[Record excerpts]

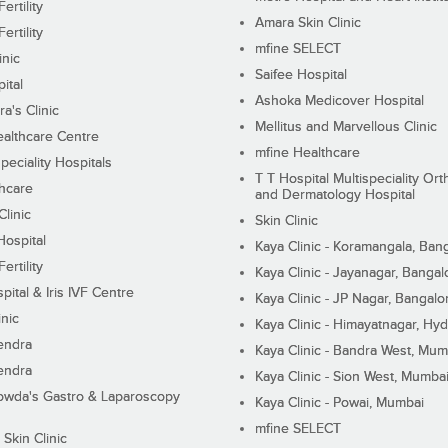
ertility
Amara Skin Clinic
ertility
mfine SELECT
inic
Saifee Hospital
ital
Ashoka Medicover Hospital
ra's Clinic
Mellitus and Marvellous Clinic
althcare Centre
mfine Healthcare
peciality Hospitals
T T Hospital Multispeciality Or
hcare
and Dermatology Hospital
linic
Skin Clinic
Hospital
Kaya Clinic - Koramangala, Ban
ertility
Kaya Clinic - Jayanagar, Bangal
pital & Iris IVF Centre
Kaya Clinic - JP Nagar, Bangalo
inic
Kaya Clinic - Himayatnagar, Hy
endra
Kaya Clinic - Bandra West, Mum
endra
Kaya Clinic - Sion West, Mumba
wda's Gastro & Laparoscopy
Kaya Clinic - Powai, Mumbai
mfine SELECT
 Skin Clinic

[/Record excerpts]

Would you write each entry out again exactly, omitting the images?

**Task solution**
ertility
Amara Skin Clinic
ertility
mfine SELECT
inic
Saifee Hospital
ital
Ashoka Medicover Hospital
ra's Clinic
Mellitus and Marvellous Clinic
althcare Centre
mfine Healthcare
peciality Hospitals
T T Hospital Multispeciality Or
hcare
and Dermatology Hospital
linic
Skin Clinic
Hospital
Kaya Clinic - Koramangala, Ban
ertility
Kaya Clinic - Jayanagar, Bangal
pital & Iris IVF Centre
Kaya Clinic - JP Nagar, Bangalo
inic
Kaya Clinic - Himayatnagar, Hy
endra
Kaya Clinic - Bandra West, Mum
endra
Kaya Clinic - Sion West, Mumba
wda's Gastro & Laparoscopy
Kaya Clinic - Powai, Mumbai
mfine SELECT
 Skin Clinic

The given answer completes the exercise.